Esta propuesta correspondía a una Argentina que ya no existía. La desilusión empujó a los ciudadanos a la vida privada, mientras la nueva clase política se encerraba en su mundo y el poder se concentraba en torno del presidente. La víctima fue la democracia republicana, que hoy sobrevive malamente.
Recordamos con nostalgia ese impulso republicano, hoy casi agotado, que por suerte nos da un modelo no tan lejano. Ciertamente, la cuestión republicana es un argumento fundamental, pero difícil de instrumentar discursivamente. No es fácil explicar su eficacia para la recuperación de una “Argentina buena” sin plantear qué pasó con el Estado, que debe ser gobernado de manera republicana y democrática.
Conviene recordar algo obvio: el Estado es algo diferente del gobierno. Es el instrumento que un grupo político electo recibe para gobernar, y luego transfiere a sus sucesores, mejorado o empeorado. Observemos su versión ideal, para saber dónde estamos parados hoy. El Estado republicano es en primer lugar la ley, el orden, la seguridad jurídica, es decir, el Estado de derecho. Por otro lado, el Estado funciona por medio de su burocracia, agente ejecutor de las decisiones políticas. Los funcionarios deben estar capacitados; tienen que ajustarse a las normas de su función y a la vez vigilar que los gobernantes las cumplan.
Pero además, como explicó Émile Durkheim, el Estado republicano debe ser el lugar dónde la sociedad pueda reflexionar sobre si misma, en un proceso complejo de iniciativas y deliberaciones, que se desarrollan en los órganos políticos y en el terreno de la opinión pública. Allí los intereses particulares se decantan en algo que puede llamarse el interés general, o más modestamente, una buena transacción.
La crisis del Estado
Con este horizonte ideal se organizó en el siglo XIX el Estado argentino.

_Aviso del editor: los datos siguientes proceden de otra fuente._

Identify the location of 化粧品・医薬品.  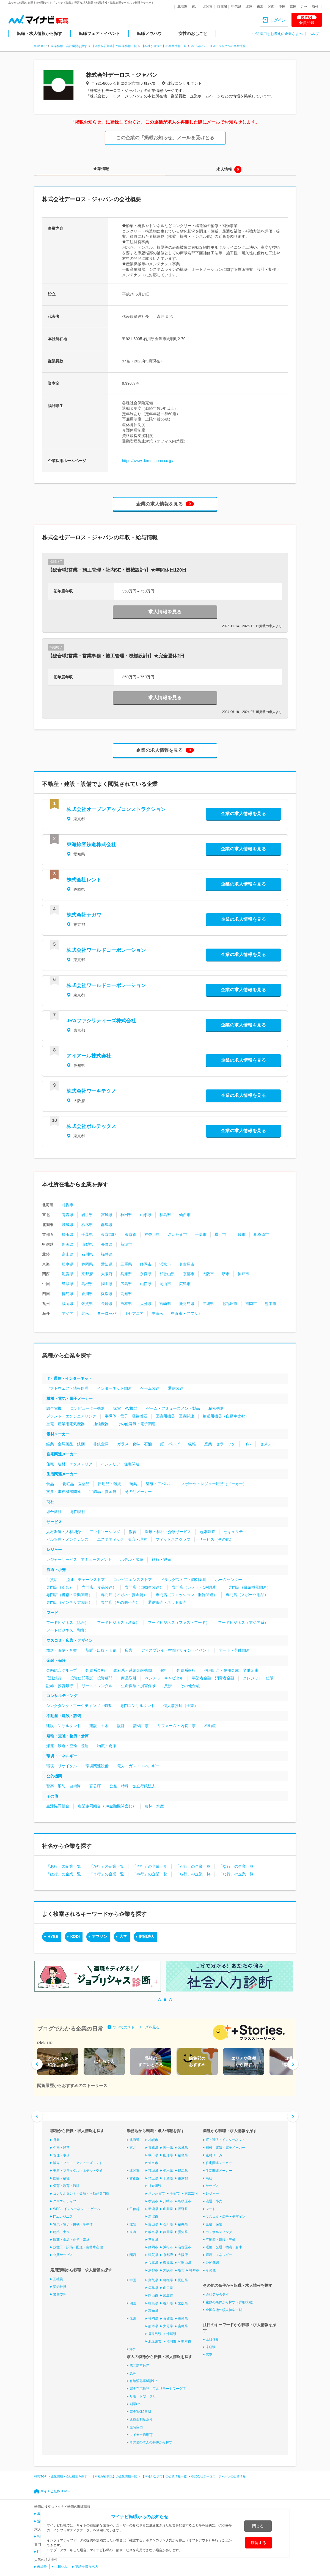
(75, 1484).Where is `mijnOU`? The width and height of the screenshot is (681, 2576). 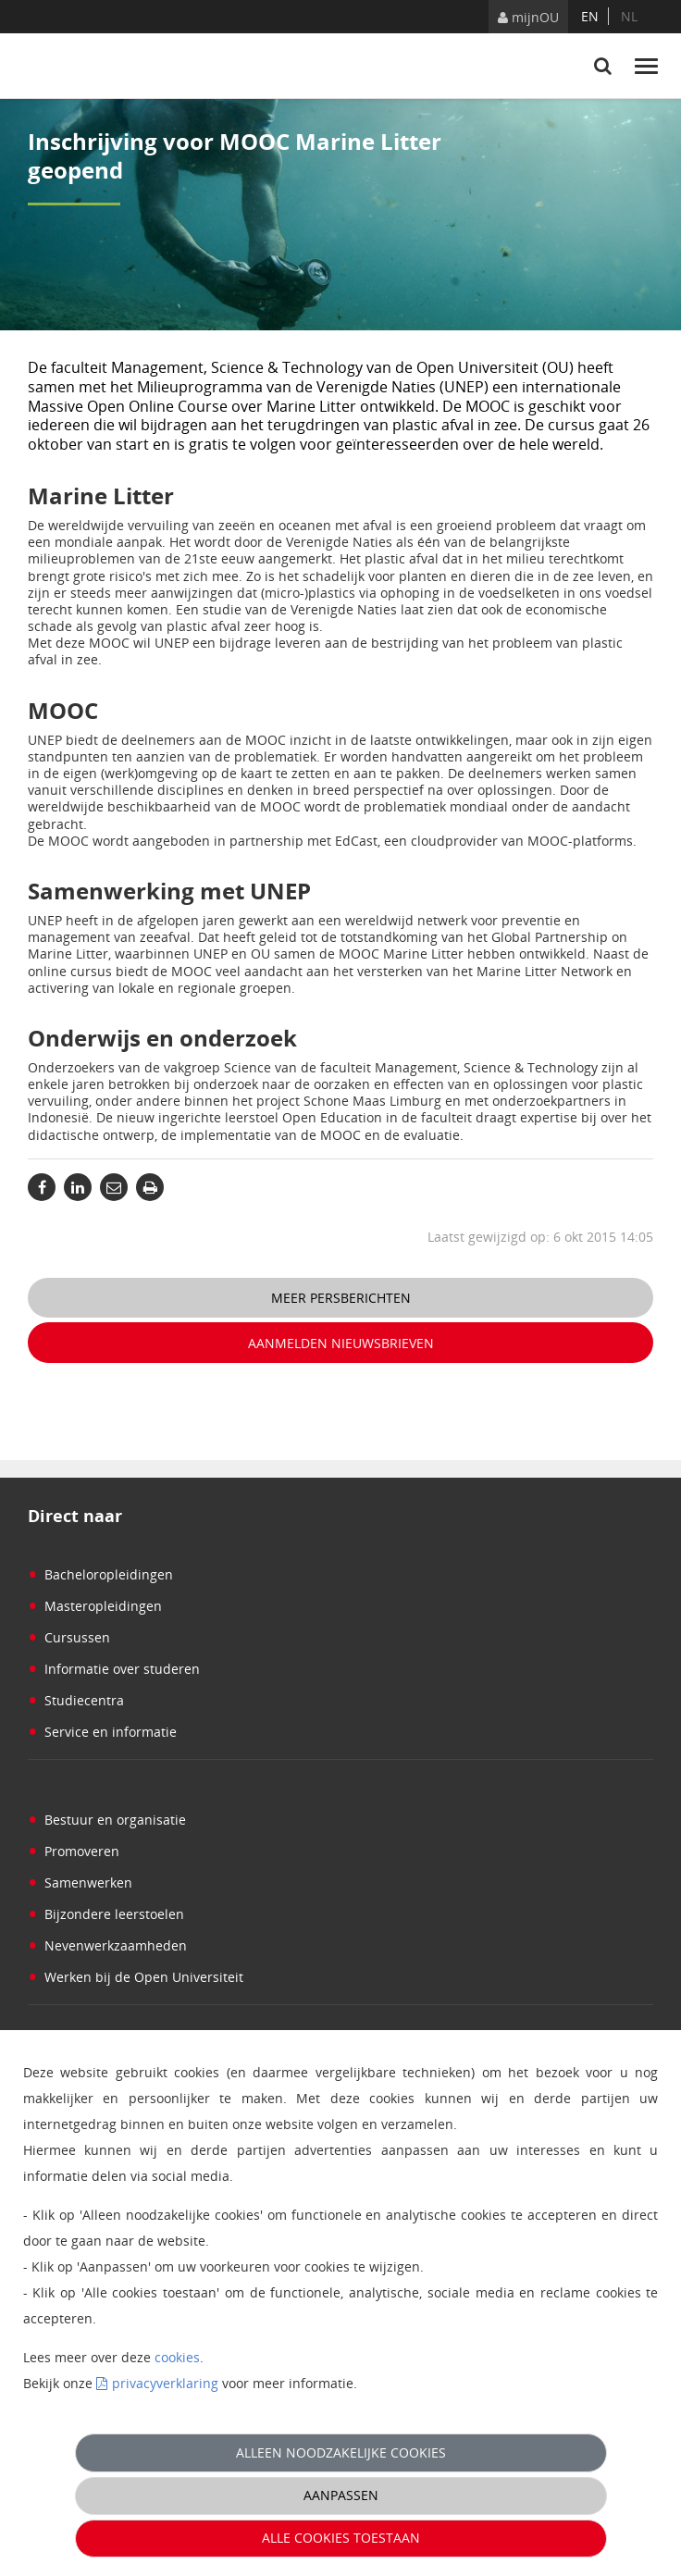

Fue potente y supo formular y sostener importantes políticas de Estado, por ejemplo la de educación, verdadera matriz de la sociedad buena. A medida que esa sociedad creció y se diversificó, fueron surgiendo los grupos organizados para defender un interés, algo natural y necesario, pero a la vez fuente de nuevos conflictos.
Aquí comenzó a flaquear el Estado, a achicarse el doctor Jekyll y a crecer Mr. Hyde. Fue un largo proceso y las responsabilidades fueron varias. Algunas de Perón, sin duda; pero también de muchos otros. Gradualmente, el Estado fue más sensible a las presiones y demandas de diferentes grupos corporativos, grandes, medianos y chicos, que terminaron colonizándolo para repartirse prebendas y beneficios. Por ese camino se hizo más caro, menos eficiente y menos capaz de ocuparse de sus responsabilidades esenciales. Baste pensar lo que es hoy, en un barrio pobre, la salud, la seguridad o la educación.
Lo que hoy es llamado pomposamente “Estado presente” es apenas una máquina inservible, con un costo inmenso que sirve para alimentar a los grupos corporativos o políticos que lo controlan; la cleptocracia kirchnerista fue la fase superior de un proceso que viene de lejos y se aceleró a mediados de la década de 1970. Esos grupos fueron y son los responsables de la destrucción de la sociedad y de las instituciones republicanas de la Argentina buena.
No hay república sin Estado. No hay reconstrucción social sin un Estado reformulado y puesto al servicio del casi olvidado “interés general”. No se me ocurre un tema mejor para enlazar la explicación de las miserias presentes con el esbozo de un camino que, más allá de las urgencias inmediatas, muestre una salida.